Wind energy is competitive

Thursday 13 Nov 14
This year, DTU's annual energy report focuses on wind energy. The market is growing, but there is a need for technological development, more recycling and strong support from the authorities to achieve the goals of increasing wind energy's share of the total energy supply.

The past ten years has seen the global supply of wind energy grow by an average of 20 per cent. This growth will probably continue, which would also be welcomed by the authorities: Denmark's target is to have 50 per cent of its energy supply covered by wind power by 2050. The European target is that wind energy must account for more than 30 per cent of the EU's total electricity consumption by 2030.

A number of technological advances have paved the way for wind power—an industry which currently employs more than 800,000 people worldwide. The advances include larger wind turbines, lighter materials and far more efficient wind turbines. This means that wind energy generated in areas with good wind conditions, e.g. coastal areas, can now compete with fossil fuel-based energy.

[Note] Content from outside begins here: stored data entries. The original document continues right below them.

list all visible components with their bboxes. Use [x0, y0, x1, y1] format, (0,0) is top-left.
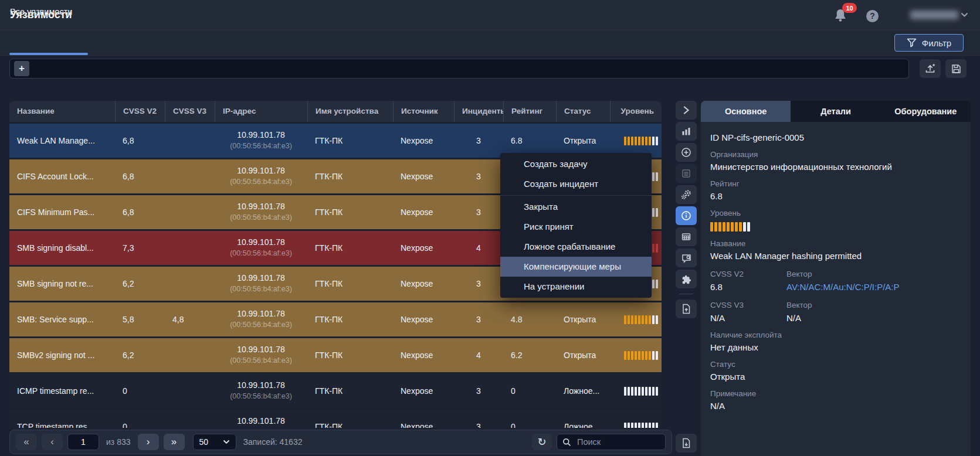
column-header-status[interactable]: Статус [556, 101, 610, 122]
first-page-button[interactable]: « [16, 434, 37, 450]
chart-view-button[interactable] [676, 122, 697, 141]
column-header-rating[interactable]: Рейтинг [503, 101, 556, 122]
cell-device: ГТК-ПК [307, 195, 393, 229]
page-number-input[interactable] [67, 434, 99, 450]
cvss2-label: CVSS V2 [710, 270, 786, 278]
cell-source: Nexpose [393, 267, 454, 301]
menu-separator [500, 195, 652, 196]
column-header-cvss2[interactable]: CVSS V2 [115, 101, 165, 122]
severity-level-bars [624, 351, 658, 360]
cell-incidents: 4 [454, 338, 503, 372]
cell-ip: 10.99.101.78(00:50:56:b4:af:e3) [215, 231, 307, 265]
cell-level [610, 410, 662, 428]
settings-button[interactable] [676, 185, 697, 204]
plugins-button[interactable] [676, 270, 697, 288]
tab-hardware[interactable]: Оборудование [881, 101, 971, 122]
user-menu-chevron-down-icon[interactable] [961, 12, 968, 18]
cell-source: Nexpose [393, 124, 454, 158]
cell-name: TCP timestamp res... [9, 410, 115, 428]
card-view-button[interactable] [676, 164, 697, 183]
cell-cvss2: 5,8 [115, 302, 165, 336]
table-row[interactable]: SMBv2 signing not ... 6,2 10.99.101.78(0… [9, 338, 662, 372]
cell-name: CIFS Account Lock... [9, 159, 115, 193]
last-page-button[interactable]: » [164, 434, 185, 450]
note-label: Примечание [710, 389, 961, 398]
cell-incidents: 3 [454, 195, 503, 229]
cell-cvss3 [165, 374, 215, 408]
column-header-level[interactable]: Уровень [610, 101, 662, 122]
column-header-source[interactable]: Источник [393, 101, 454, 122]
search-input[interactable] [576, 437, 660, 447]
exploit-label: Наличие эксплойта [710, 331, 961, 339]
column-header-ip[interactable]: IP-адрес [215, 101, 307, 122]
records-count-label: Записей: 41632 [243, 437, 303, 447]
filter-button[interactable]: Фильтр [894, 34, 964, 52]
comments-search-button[interactable] [676, 249, 697, 267]
cvss2-value: 6.8 [710, 282, 786, 292]
menu-item-create-task[interactable]: Создать задачу [500, 154, 652, 174]
prev-page-button[interactable]: ‹ [42, 434, 63, 450]
cell-device: ГТК-ПК [307, 374, 393, 408]
menu-item-create-incident[interactable]: Создать инцидент [500, 174, 652, 194]
cell-incidents: 3 [454, 159, 503, 193]
file-download-button[interactable] [676, 434, 697, 452]
cell-source: Nexpose [393, 195, 454, 229]
page-size-value: 50 [199, 437, 209, 447]
cvss2-vector-link[interactable]: AV:N/AC:M/Au:N/C:P/I:P/A:P [786, 282, 961, 292]
column-header-incidents[interactable]: Инциденты [454, 101, 503, 122]
severity-level-bars [624, 423, 658, 428]
table-header-row: Название CVSS V2 CVSS V3 IP-адрес Имя ус… [9, 101, 662, 122]
cell-device: ГТК-ПК [307, 231, 393, 265]
cvss3-vector-value: N/A [786, 313, 961, 323]
cell-device: ГТК-ПК [307, 410, 393, 428]
user-name-blurred[interactable] [910, 11, 958, 19]
tab-details[interactable]: Детали [791, 101, 880, 122]
rating-label: Рейтинг [710, 179, 961, 188]
data-grid-button[interactable] [676, 227, 697, 246]
tab-main[interactable]: Основное [701, 101, 791, 122]
file-export-button[interactable] [676, 300, 697, 318]
help-icon[interactable]: ? [866, 10, 879, 22]
save-filter-button[interactable] [945, 59, 967, 78]
side-toolbar [676, 101, 697, 318]
cell-incidents: 3 [454, 374, 503, 408]
column-header-cvss3[interactable]: CVSS V3 [165, 101, 215, 122]
cell-name: SMBv2 signing not ... [9, 338, 115, 372]
active-tab-underline [9, 53, 88, 55]
tab-all-vulnerabilities[interactable]: Все уязвимости [10, 7, 72, 16]
comment-search-icon [681, 253, 691, 263]
column-header-name[interactable]: Название [9, 101, 115, 122]
cell-cvss3 [165, 267, 215, 301]
menu-item-closed[interactable]: Закрыта [500, 197, 652, 217]
cell-rating: 0 [503, 410, 556, 428]
filter-expression-input[interactable] [9, 59, 909, 79]
export-filter-button[interactable] [920, 59, 941, 78]
cell-status: Открыта [556, 338, 610, 372]
cell-cvss3: 4,8 [165, 302, 215, 336]
collapse-panel-button[interactable] [676, 101, 697, 120]
cell-incidents: 3 [454, 410, 503, 428]
add-button[interactable] [676, 143, 697, 162]
table-row[interactable]: SMB: Service supp... 5,8 4,8 10.99.101.7… [9, 302, 662, 336]
info-panel-button[interactable] [676, 206, 697, 225]
menu-item-compensating-measures[interactable]: Компенсирующие меры [500, 257, 652, 277]
column-header-device[interactable]: Имя устройства [307, 101, 393, 122]
menu-item-in-remediation[interactable]: На устранении [500, 277, 652, 297]
table-row[interactable]: ICMP timestamp re... 0 10.99.101.78(00:5… [9, 374, 662, 408]
cvss3-value: N/A [710, 313, 786, 323]
cell-level [610, 338, 662, 372]
add-filter-condition-button[interactable]: + [14, 61, 29, 76]
menu-item-risk-accepted[interactable]: Риск принят [500, 217, 652, 237]
cell-ip: 10.99.101.78(00:50:56:b4:af:e3) [215, 195, 307, 229]
cvss3-label: CVSS V3 [710, 301, 786, 309]
row-context-menu: Создать задачу Создать инцидент Закрыта … [500, 153, 652, 298]
menu-item-false-positive[interactable]: Ложное срабатывание [500, 237, 652, 257]
cell-mac: (00:50:56:b4:af:e3) [230, 320, 292, 331]
next-page-button[interactable]: › [138, 434, 159, 450]
table-row[interactable]: TCP timestamp res... 0 10.99.101.78(00:5… [9, 410, 662, 428]
toolbar-separator [679, 294, 693, 294]
file-arrow-up-icon [681, 304, 691, 314]
refresh-button[interactable]: ↻ [532, 434, 552, 450]
search-box[interactable] [557, 434, 666, 450]
page-size-select[interactable]: 50 [193, 434, 236, 450]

In its new energy report, 'DTU International Energy Report 2014—Wind Energy', DTU points out that there are a number of barriers to wind energy that must be overcome for Denmark to meet its target of 50 per cent wind energy by 2050.

Henning Kruse, Director Government Affairs in Siemens Wind Power and Chairman of the Danish Wind Industry Association, says:

"It is important that we demonstrate to the world that we can reach 50 per cent or more, as this provides excellent Danish export opportunities."
Henning Kruse, Director Government Affairs in Siemens Wind Power and Chairman of the Danish Wind Industry Association.

"The government's target is definitely within reach. And it is important that we demonstrate to the world that we can reach 50 per cent or more, as this provides excellent Danish export opportunities. However, it requires that we maintain political focus on positive framework conditions for the wind industry. Denmark has very strong competencies within research, development, production and wind turbine testing. But if one of the legs falls away, so will the others. In this context, the wind energy report is an effective tool as it provides a status on the progress made in realizing the Danish target, and which areas we need to focus on," he says.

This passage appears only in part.